---------- Provided data ----------
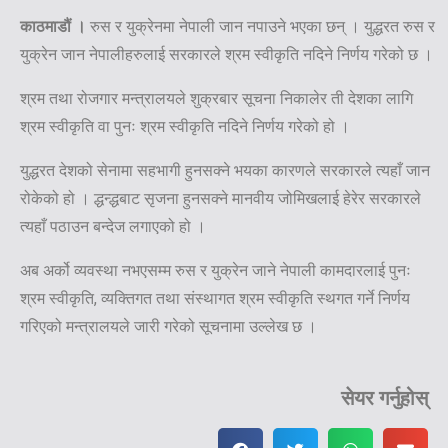
काठमाडौं ।
रुस र युक्रेनमा नेपाली जान नपाउने भएका छन् । युद्धरत रुस र
युक्रेन जान नेपालीहरुलाई सरकारले श्रम स्वीकृति नदिने निर्णय गरेको छ ।
श्रम तथा रोजगार मन्त्रालयले शुक्रबार सूचना निकालेर ती देशका लागि
श्रम स्वीकृति वा पुनः श्रम स्वीकृति नदिने निर्णय गरेको हो ।
युद्धरत देशको सेनामा सहभागी हुनसक्ने भयका कारणले सरकारले त्यहाँ जान
रोकेको हो । द्धन्द्धबाट सृजना हुनसक्ने मानवीय जोमिखलाई हेरेर सरकारले
त्यहाँ पठाउन बन्देज लगाएको हो ।
अब अर्को व्यवस्था नभएसम्म रुस र युक्रेन जाने नेपाली कामदारलाई पुनः
श्रम स्वीकृति, व्यक्तिगत तथा संस्थागत श्रम स्वीकृति स्थगत गर्ने निर्णय
गरिएको मन्त्रालयले जारी गरेको सूचनामा उल्लेख छ ।
सेयर गर्नुहोस्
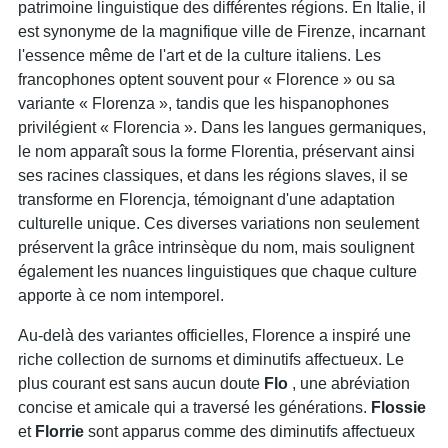
patrimoine linguistique des différentes régions. En Italie, il
est synonyme de la magnifique ville de Firenze, incarnant
l'essence même de l'art et de la culture italiens. Les
francophones optent souvent pour « Florence » ou sa
variante « Florenza », tandis que les hispanophones
privilégient « Florencia ». Dans les langues germaniques,
le nom apparaît sous la forme Florentia, préservant ainsi
ses racines classiques, et dans les régions slaves, il se
transforme en Florencja, témoignant d'une adaptation
culturelle unique. Ces diverses variations non seulement
préservent la grâce intrinsèque du nom, mais soulignent
également les nuances linguistiques que chaque culture
apporte à ce nom intemporel.
Au-delà des variantes officielles, Florence a inspiré une
riche collection de surnoms et diminutifs affectueux. Le
plus courant est sans aucun doute
Flo
, une abréviation
concise et amicale qui a traversé les générations.
Flossie
et
Florrie
sont apparus comme des diminutifs affectueux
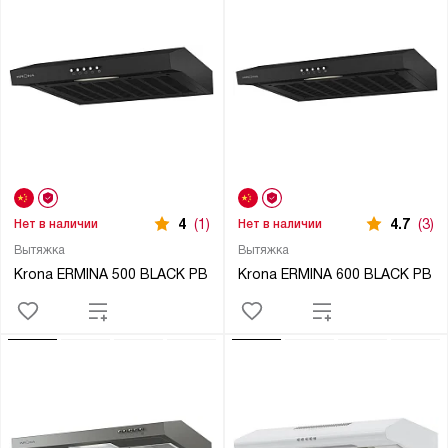
4
(1)
4.7
(3)
Нет в наличии
Нет в наличии
Вытяжка
Вытяжка
Krona ERMINA 500 BLACK PB
Krona ERMINA 600 BLACK PB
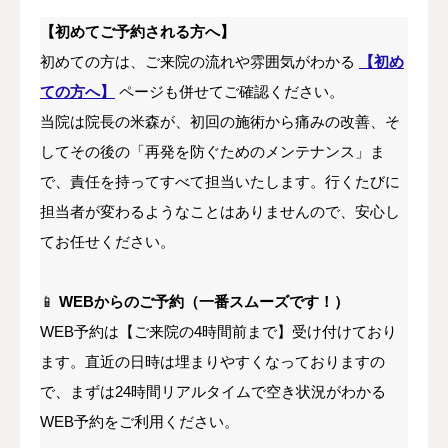
【初めてご予約される方へ】
初めての方は、ご来院の流れや雰囲気がわかる
【初め
ての方へ】
ページも併せてご確認ください。
当院は院長の米森が、初回の施術から痛みの改善、そ
してその後の「再発を防ぐためのメンテナンス」ま
で、責任を持ってすべて担当いたします。行くたびに
担当者が変わるようなことはありませんので、安心し
てお任せください。
📱
WEBからのご予約（一番スムーズです！）
WEB予約は【ご来院の4時間前まで】受け付けており
ます。直近の日時は埋まりやすくなっておりますの
で、まずは24時間リアルタイムで空き状況がわかる
WEB予約をご利用ください。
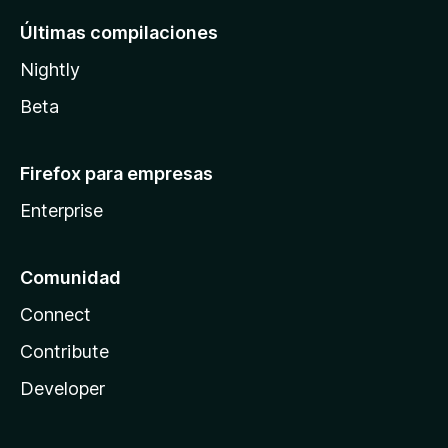
Últimas compilaciones
Nightly
Beta
Firefox para empresas
Enterprise
Comunidad
Connect
Contribute
Developer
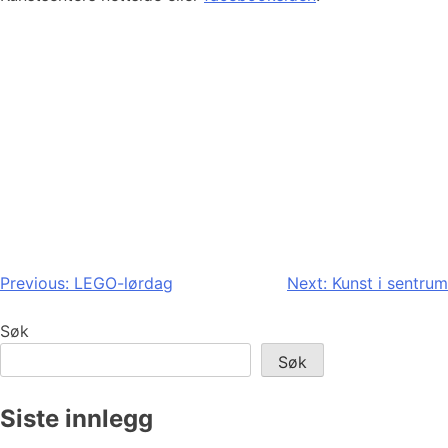
Innleggsnavigasjon
Previous:
LEGO-lørdag
Next:
Kunst i sentrum
Søk
Søk
Siste innlegg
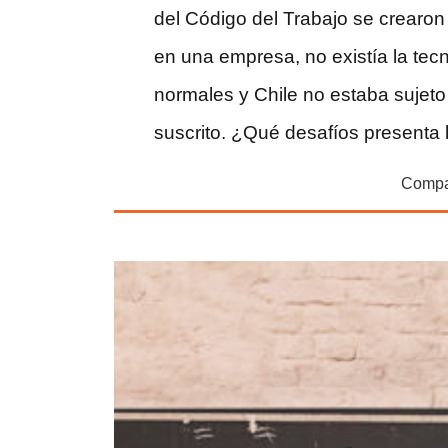
del Código del Trabajo se crearo
en una empresa, no existía la tec
normales y Chile no estaba sujeto
suscrito. ¿Qué desafíos presenta 
Compar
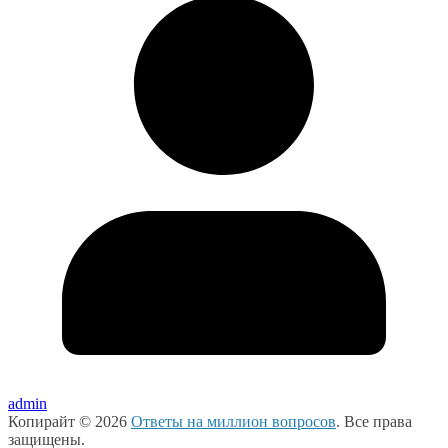
admin
Копирайт © 2026
Ответы на миллион вопросов
. Все права
защищены.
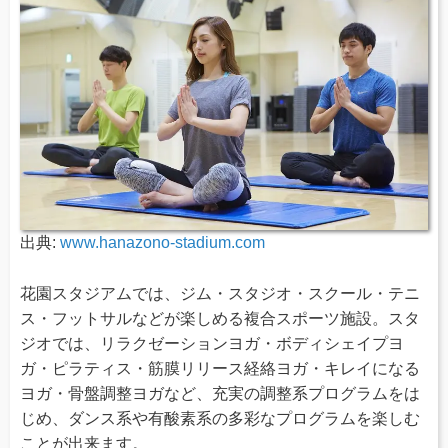
出典:
www.hanazono-stadium.com
花園スタジアムでは、ジム・スタジオ・スクール・テニ
ス・フットサルなどが楽しめる複合スポーツ施設。スタ
ジオでは、リラクゼーションヨガ・ボディシェイプヨ
ガ・ピラティス・筋膜リリース経絡ヨガ・キレイになる
ヨガ・骨盤調整ヨガなど、充実の調整系プログラムをは
じめ、ダンス系や有酸素系の多彩なプログラムを楽しむ
ことが出来ます。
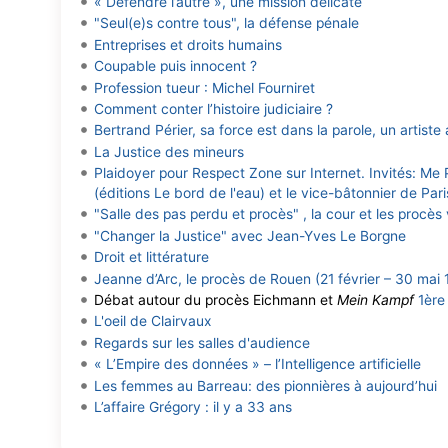
« Défendre l’autre », une mission délicate
"Seul(e)s contre tous", la défense pénale
Entreprises et droits humains
Coupable puis innocent ?
Profession tueur : Michel Fourniret
Comment conter l’histoire judiciaire ?
Bertrand Périer, sa force est dans la parole, un artis
La Justice des mineurs
Plaidoyer pour Respect Zone sur Internet. Invités: Me 
(éditions Le bord de l'eau) et le vice-bâtonnier de Par
"Salle des pas perdu et procès" , la cour et les procès
"Changer la Justice" avec Jean-Yves Le Borgne
Droit et littérature
Jeanne d’Arc, le procès de Rouen (21 février – 30 mai 1
Débat autour du procès Eichmann et
Mein Kampf
1ère
L'oeil de Clairvaux
Regards sur les salles d'audience
« L’Empire des données » – l’Intelligence artificielle
Les femmes au Barreau: des pionnières à aujourd’hui
L’affaire Grégory : il y a 33 ans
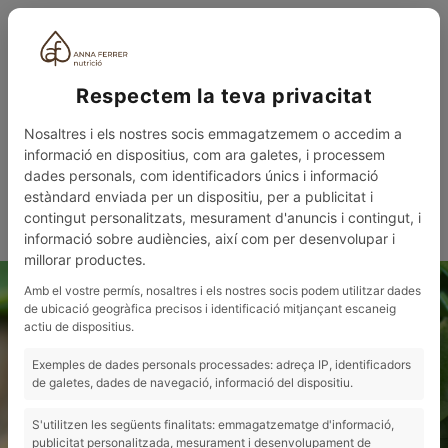
ESP
Respectem la teva privacitat
Nosaltres i els nostres socis emmagatzemem o accedim a
informació en dispositius, com ara galetes, i processem
dades personals, com identificadors únics i informació
estàndard enviada per un dispositiu, per a publicitat i
contingut personalitzats, mesurament d'anuncis i contingut, i
0
MENÚ
informació sobre audiències, així com per desenvolupar i
millorar productes.
Amb el vostre permís, nosaltres i els nostres socis podem utilitzar dades
de ubicació geogràfica precisos i identificació mitjançant escaneig
actiu de dispositius.
Exemples de dades personals processades: adreça IP, identificadors
de galetes, dades de navegació, informació del dispositiu.
S'utilitzen les següents finalitats: emmagatzematge d'informació,
publicitat personalitzada, mesurament i desenvolupament de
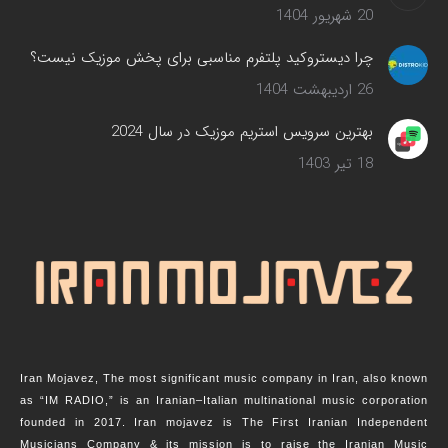
20 شهریور 1404
چرا دیستروکید پلتفرم مناسبی برای پخش موزیک نیست؟
26 اردیبهشت 1404
بهترین سرویس‌ استریم موزیک در سال 2024
18 تیر 1403
Iran Mojavez, The most significant music company in Iran, also known
as “IM RADIO,” is an Iranian–Italian multinational music corporation
founded in 2017. Iran mojavez is The First Iranian Independent
Musicians Company & its mission is to raise the Iranian Music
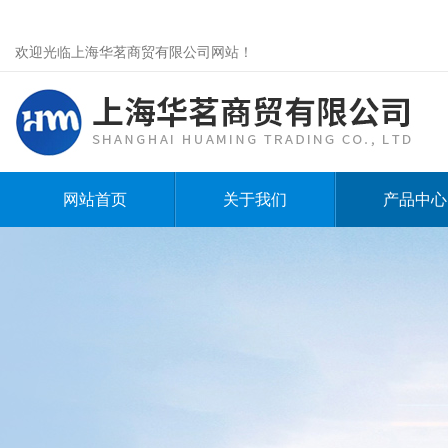
欢迎光临上海华茗商贸有限公司网站！
网站首页
关于我们
产品中心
----------
Say how many lines of the material hold the string "mesurament". Nothing else should be written.

Answer area »
2